Brief ->
Please give back each line of the material unchanged, but without the images.

Data records ->
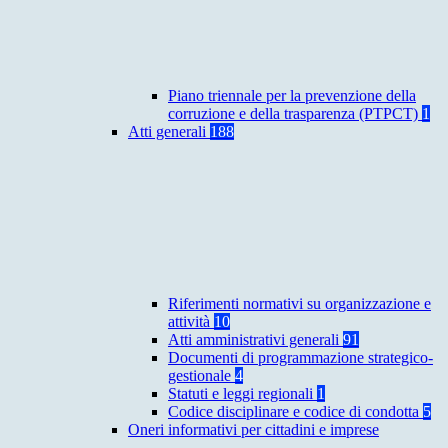
Piano triennale per la prevenzione della
corruzione e della trasparenza (PTPCT)
1
Atti generali
188
Riferimenti normativi su organizzazione e
attività
10
Atti amministrativi generali
91
Documenti di programmazione strategico-
gestionale
4
Statuti e leggi regionali
1
Codice disciplinare e codice di condotta
5
Oneri informativi per cittadini e imprese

Answer for this exercise ->
Piano triennale per la prevenzione della
corruzione e della trasparenza (PTPCT)
1
Atti generali
188
Riferimenti normativi su organizzazione e
attività
10
Atti amministrativi generali
91
Documenti di programmazione strategico-
gestionale
4
Statuti e leggi regionali
1
Codice disciplinare e codice di condotta
5
Oneri informativi per cittadini e imprese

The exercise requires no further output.